On June 21, 2020, the United States Supreme Court held that disgorgement of a wrongdoer's net profits in an SEC enforcement action qualifies as "equitable relief" authorized by the Securities and Exchange Act ("Act"), 15 U.S.C. § 78a, et seq. Liu v. Securities and Exchange Comm'n, No. 18-1501, 2020 WL 3405845, 591 U.S. --- (2020).

Under Section 78u of the Act, the SEC is authorized to, among other things, institute actions for violations of the Act and to obtain injunctive relief and monetary penalties. 15 U.S.C. § 78u(d)(1)-(3). In addition to these remedies, the Act provides that "[i]n any action or proceeding brought or instituted by the Commission under any provision of the securities laws, the Commission may seek, and any Federal court may grant, any equitable relief that may be appropriate or necessary for the benefit of investors." Id. In Kokesh v. Securities and Exchange Comm'n, 137 S.Ct. 1635 (2017), the Court held that disgorgement in the securities enforcement context is a penalty, subject to the applicable five year statute of limitations for enforcement of fines and penalties.

At issue in Liu was whether disgorgement also qualifies as "equitable relief" under the Act. In Liu, Charles Liu and his wife solicited $27 million from foreign investors under the EB-5 Immigrant Investor Program, which allows noncitizens to apply for permanent residence by investing in approved enterprises. The private offering memorandum disclosed that a small administrative fee would be used to fund expenses. In reality, only a fraction of the $27 million was invested in the enterprise at issue. Liu spent nearly $20 million on salaries and other expenses, and diverted a large amount of funds to personal accounts and those of a company he controlled.
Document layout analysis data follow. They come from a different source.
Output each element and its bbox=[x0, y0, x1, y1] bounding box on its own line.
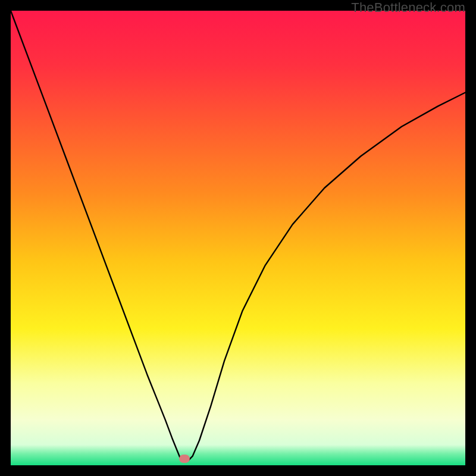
chart-frame bbox=[11, 11, 465, 465]
chart-plot bbox=[11, 11, 465, 465]
watermark-text: TheBottleneck.com bbox=[351, 0, 465, 15]
gradient-bg bbox=[11, 11, 465, 465]
optimum-marker bbox=[179, 455, 190, 463]
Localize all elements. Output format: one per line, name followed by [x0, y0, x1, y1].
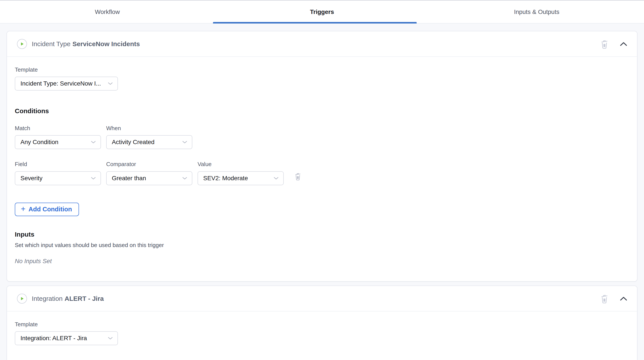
trigger-card-jira: IntegrationALERT - Jira Template In [6, 285, 638, 360]
template-select-value: Integration: ALERT - Jira [20, 335, 87, 342]
value-label: Value [198, 161, 284, 168]
tab-inputs-outputs[interactable]: Inputs & Outputs [429, 1, 644, 23]
template-select[interactable]: Incident Type: ServiceNow I... [15, 77, 118, 91]
trigger-card-header[interactable]: Incident TypeServiceNow Incidents [7, 31, 637, 57]
field-label: Field [15, 161, 101, 168]
trigger-name: ServiceNow Incidents [72, 40, 140, 48]
comparator-select[interactable]: Greater than [106, 171, 192, 185]
plus-icon: + [21, 205, 26, 213]
tab-workflow[interactable]: Workflow [0, 1, 215, 23]
inputs-heading: Inputs [15, 230, 628, 238]
delete-trigger-button[interactable] [600, 294, 609, 304]
trigger-title: Incident TypeServiceNow Incidents [32, 40, 140, 48]
play-icon [17, 294, 27, 304]
template-select[interactable]: Integration: ALERT - Jira [15, 331, 118, 345]
tab-triggers[interactable]: Triggers [215, 1, 430, 23]
chevron-down-icon [182, 141, 187, 144]
chevron-down-icon [108, 82, 113, 85]
match-select[interactable]: Any Condition [15, 135, 101, 149]
tab-triggers-label: Triggers [310, 9, 334, 16]
tab-bar: Workflow Triggers Inputs & Outputs [0, 0, 644, 24]
comparator-label: Comparator [106, 161, 192, 168]
when-select-value: Activity Created [112, 139, 154, 146]
delete-trigger-button[interactable] [600, 39, 609, 49]
add-condition-label: Add Condition [28, 206, 72, 213]
active-tab-underline [213, 22, 417, 24]
when-label: When [106, 125, 192, 132]
tab-workflow-label: Workflow [95, 9, 120, 16]
comparator-select-value: Greater than [112, 175, 146, 182]
chevron-down-icon [274, 177, 278, 180]
trigger-type-label: Incident Type [32, 40, 70, 48]
collapse-card-button[interactable] [620, 296, 628, 301]
chevron-down-icon [91, 141, 96, 144]
condition-row: Field Severity Comparator Greater than [15, 161, 628, 185]
field-select-value: Severity [20, 175, 42, 182]
template-label: Template [15, 321, 628, 328]
conditions-heading: Conditions [15, 107, 628, 115]
collapse-card-button[interactable] [620, 42, 628, 46]
trigger-type-label: Integration [32, 295, 63, 302]
value-select-value: SEV2: Moderate [203, 175, 248, 182]
match-select-value: Any Condition [20, 139, 58, 146]
field-select[interactable]: Severity [15, 171, 101, 185]
chevron-down-icon [182, 177, 187, 180]
template-select-value: Incident Type: ServiceNow I... [20, 80, 101, 87]
trigger-card-servicenow: Incident TypeServiceNow Incidents Templa… [6, 31, 638, 282]
inputs-description: Set which input values should be used ba… [15, 242, 628, 249]
value-select[interactable]: SEV2: Moderate [198, 171, 284, 185]
template-label: Template [15, 66, 628, 73]
tab-inputs-outputs-label: Inputs & Outputs [514, 9, 559, 16]
trigger-card-header[interactable]: IntegrationALERT - Jira [7, 286, 637, 311]
chevron-down-icon [91, 177, 96, 180]
inputs-empty-state: No Inputs Set [15, 258, 628, 265]
play-icon [17, 39, 27, 49]
trigger-title: IntegrationALERT - Jira [32, 295, 104, 302]
delete-condition-button[interactable] [294, 172, 302, 181]
when-select[interactable]: Activity Created [106, 135, 192, 149]
chevron-down-icon [108, 337, 113, 340]
match-label: Match [15, 125, 101, 132]
add-condition-button[interactable]: + Add Condition [15, 203, 79, 216]
trigger-name: ALERT - Jira [64, 295, 104, 302]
The SEC brought a civil action against Liu and his wife. The district court found for the SEC, granting an injunction barring Liu and his wife from participating in the EB-5 program and imposing a large civil penalty. The court also ordered disgorgement of the full amount Liu raised from investors, without any allowance for costs and expenses, and ordered Liu and his wife jointly and severally liable for the award. The Ninth Circuit affirmed.

The Supreme Court vacated the judgment. In doing so, however, the Court agreed with the SEC and the courts below on the primary issue of whether any form of disgorgement could be ordered as equitable relief under the Act. Analogizing disgorgement to the categories of relief typically available in equity to the extent that it deprives wrongdoers of their ill-gotten gains, the Court held that disgorgement qualifies as equitable relief authorized by Section 78u(d)(5).

The Court also acknowledged other specific challenges to the disgorgement order at issue, all of which relate to the proper scope of a disgorgement award: (i) the award failed to return funds to investors; (ii) the award imposed joint and several liability on Liu and his wife; and (iii) the award failed to deduct business expenses. Although the Court declined to decide these questions on the basis that they were not fully briefed by the parties, the Court nevertheless offered guidance for the lower courts to consider on remand. The Court's guidance, however, and the dissent's response, leave a number of questions open as to the permissible scope of a disgorgement award under Section 78u(d)(5).

As for returning funds to investors, both the Court and dissent recognized that the statute restricts equitable relief to that "appropriate or necessary for the benefit of investors." The Court, however, declined to address whether that requires the SEC to distribute all funds collected to investors or allowed the SEC to retain funds (the dissent would require all funds returned). Instead, the Court left the determination of whether the award was nonetheless "for the benefit of investors" for the lower courts. On the question of joint and several liability, the Court and dissent both acknowledged that imposing such liability is inconsistent with the rule of individual liability for wrongful profits, which could transform an equitable remedy into a penalty. But the Court went on to report that because the common law recognizes joint liability for partners engaged in wrongdoing, the lower courts could determine whether equitable principles would permit imposition of joint liability in the case.

Finally, on the issue of deducting expenses, the Court and dissent agreed that, consistent with the Court's ruling on the primary issue, only the profits obtained by a wrongdoer could be disgorged from a wrongdoer as a matter of equity. The Court therefore recognized that "legitimate expenses" must be deducted from revenues before ordering disgorgement. The Court, however, opined that circumstances may exist such that some expenses might be fraudulent or otherwise illegitimate, and therefore may not be appropriate to deduct in an equitable profits-based remedy. The Court thus left the issue to be addressed by the lower courts.

Liu is significant, in that it specifically recognizes an additional basis for a monetary remedy recoverable by the SEC as equitable relief in enforcement actions, and one that may have been thought inconsistent with the Court's 2017 decision in Kokesh finding that disgorgement is a penalty. At the same time, Court declined to decide a number of questions necessary to determine the precise parameters of that remedy, which are critical to both the size and use of any award. Instead, these questions have been left for lower courts to address according to "equitable principles," and to do so in the context of the specific facts and circumstances of particular cases.